L’intenzione di D’Alema e Quagliariello è ottima: bisogna rompere il giocattolo del fronte del Sì, che vuole far passare chi vota No come un nostalgico, un passatista, un «conservatore» – parola che non ha più alcun valore politico, non indica un reazionario, ma è sinonimo di «gufo», «rosicone», dell’idea del «professorone». E per smentire la comunicazione di Renzi&co bisogna assicurare che non è vero ciò che dice la signora dello spot parodiato da Gazebo, non è vero che se vince il No «non cambia nulla».

Bocciata questa si può votare un’altra riforma costituzionale – bisogna dirlo – magari più semplice, che intervenga su alcuni punti mirati e senza toccare decine di articoli. Quale riforma abbiamo provato a raccontarvelo anche noi, insieme a due costituzionalisti, Gaetano Azzariti e Andrea Pertici, sul prossimo numero di Left che troverete in edicola da sabato 15 ottobre. Ma anche D’Alema e Quagliariello hanno tentato di fare la stessa cosa e hanno presentato la mini-riforma da varare in cinque mesi, se vincesse il No.

Taglio dei parlamentari, 400 deputati e 200 senatori, entrambe le Camere mantengono il rapporto di fiducia con il governo. La proposta è buona, una buona base, ma alla fine l’iniziativa è un autogol. Perché – purtroppo – la politica ai tempi dei social ha le sue regole, le ha la sfottòcrazia che ormai viviamo. E già D’Alema e Quagliariello hanno vita difficile in questo clima, ma se poi in platea ci sono Gianfranco Fini e Cirino Pomicino, diventa impossibile.

Fini, Ingroia, Matteoli, Brunetta, Romani, Bernini, Schifani, Malan, Rodotà, Gargani, Zoggia, Mucchetti, Giorgetti, Civati. Molti sono protagonisti degnissimi della vita pubblica e civile dell’Italia, ma per il Sì è facilissimo darsi di gomito. «D’Alema ha riunito Rodotà e Gasparri, i leghisti e Civati, Ingroia e Fini. E poi ha accusato il Pd di aver fatto il partito della nazione», dice ad esempio Matteo Orfini. Replica bene D’Alema: «Non esiste uno schieramento politico del No», dice, «mentre esiste un blocco politico del Sì, il cosiddetto Partito della Nazione, uno schieramento abbastanza minaccioso che va dalla maggioranza di governo ai poteri forti. Capita di avvertire un clima di paura e intimidazione per il quale chi non è d’accordo si deve sentire colpevole di spingere il Paese verso il baratro». Ma non basta. Il merito così viene travolto, spazzato via.

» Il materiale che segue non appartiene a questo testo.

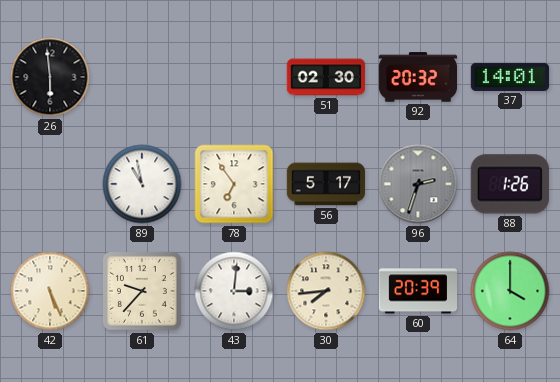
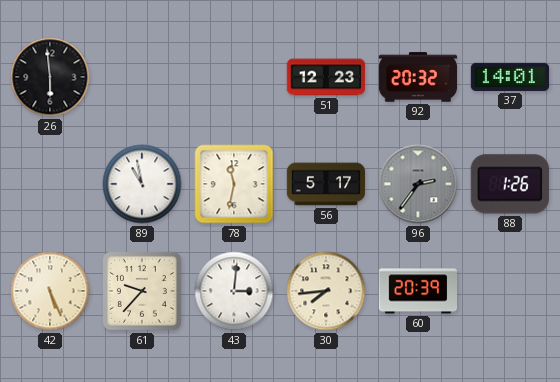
51: 02:30 -> 12:23
78: 6:54 -> 11:32
96: 2:33 -> 2:36
64: 4:00 -> none
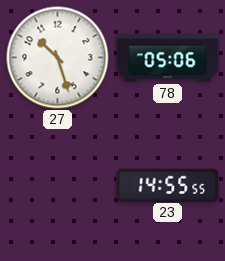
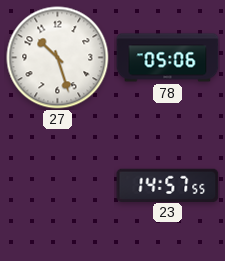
23: 14:55 -> 14:57
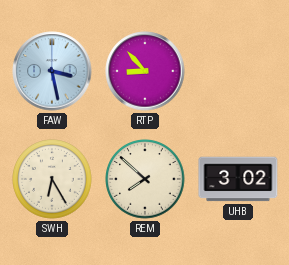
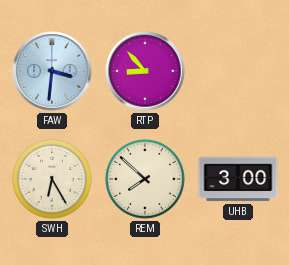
FAW: 3:28 -> 3:31
UHB: 3:02 -> 3:00
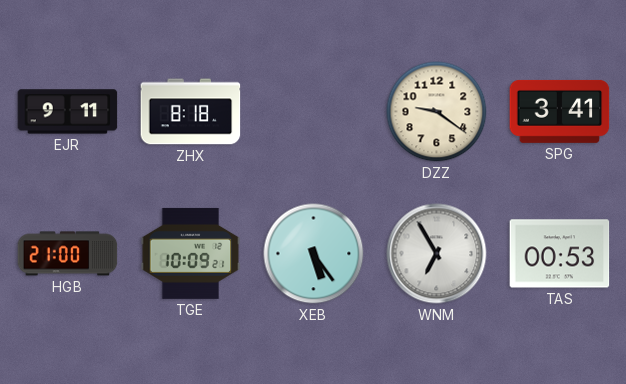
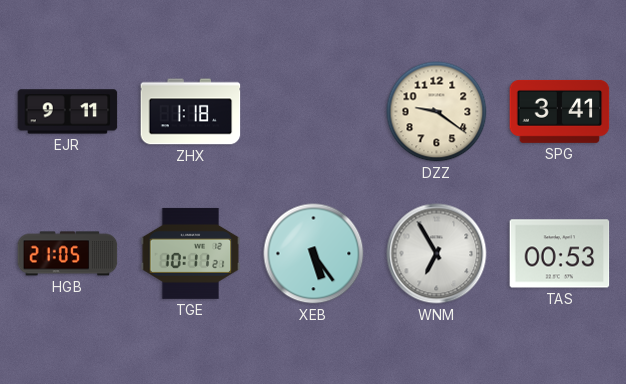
ZHX: 8:18 -> 1:18
HGB: 21:00 -> 21:05
TGE: 10:09 -> 10:11
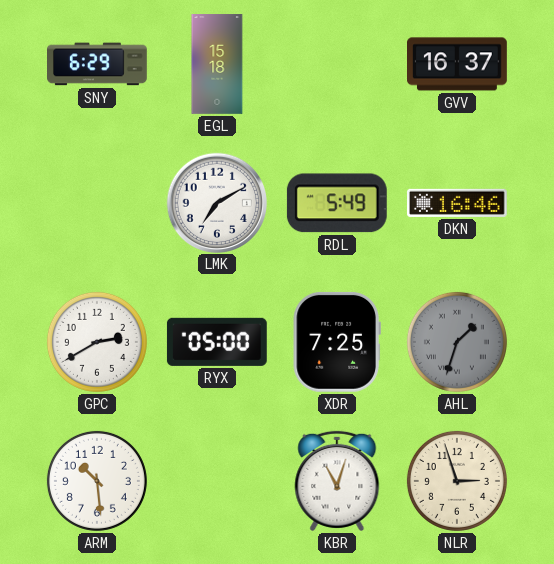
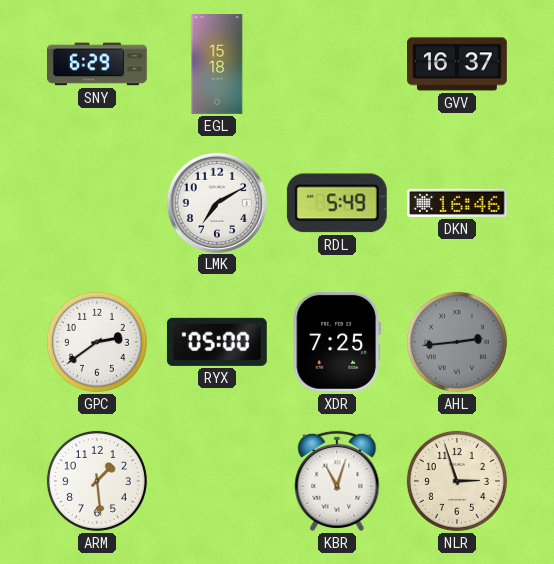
GPC: 2:40 -> 2:39
AHL: 1:33 -> 2:44
ARM: 10:29 -> 1:29
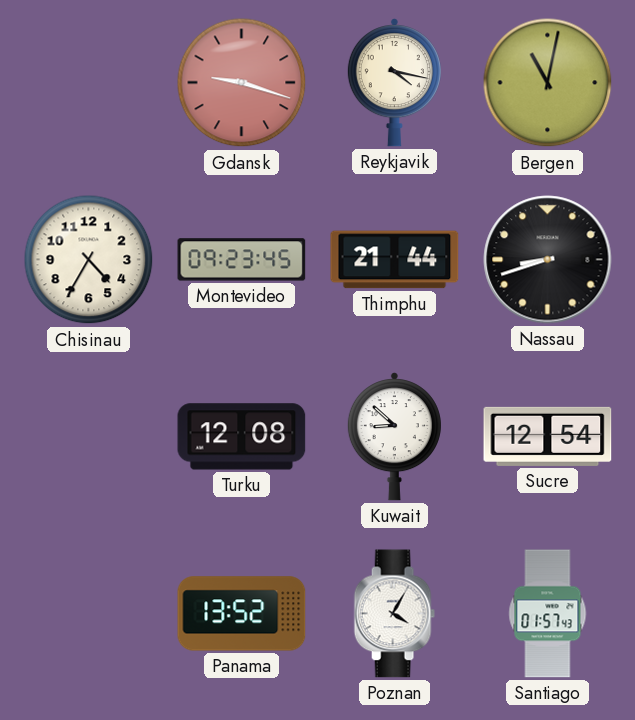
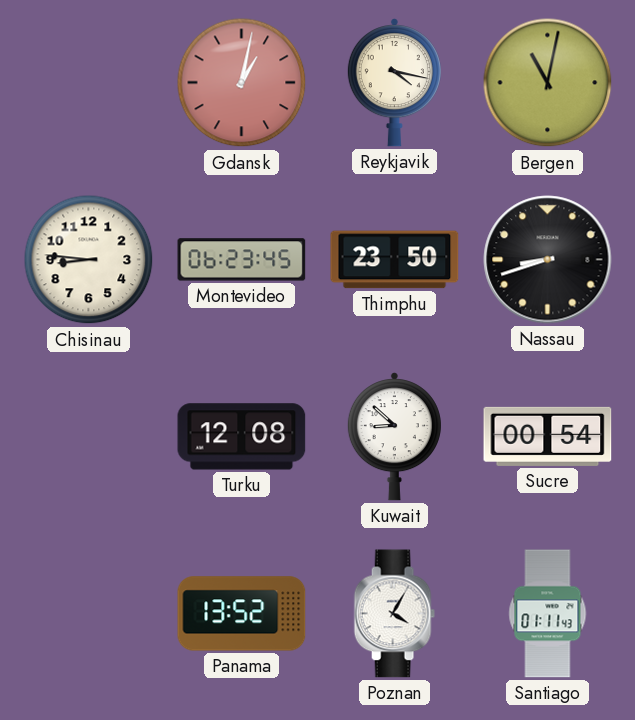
Gdansk: 9:18 -> 1:02
Chisinau: 4:35 -> 8:46
Montevideo: 09:23 -> 06:23
Thimphu: 21:44 -> 23:50
Sucre: 12:54 -> 00:54
Santiago: 01:57 -> 01:11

E così alla fine la miglior campagna per il No finisce per farla il comitato per il Sì, che per inseguire i voti della destra pubblica un articolo – diventato subito virale – in cui spiega i punti di contatto tra la riforma del programma del Pdl del 2013 e quella approvata su spinta di Matteo Renzi. Noi pensiamo sia un assist alle ragioni del No. E come noi la pensa – ad esempio – Enrico Rossi («Questa corsa a destra la pagheremo cara», dice a Repubblica), ma non è affatto detto, in realtà. Travaglio si compiace: «BastaunB.», scrive, «con festoso e comprensibile giubilo, il Pd è lieto di comunicare agli eventuali elettori che, sulla Costituzione, sta realizzando il programma di Berlusconi». Ma chissà che non funzioni invece la strategia di Renzi. Che sa che a sinistra saranno più i no che i sì e che quindi deve allargare, portando quanti più elettori di destra, moderati, alle urne di questo complicato referendum senza quorum e senza merito. Tutto – per il momento – gaffe, sfottò e slogan.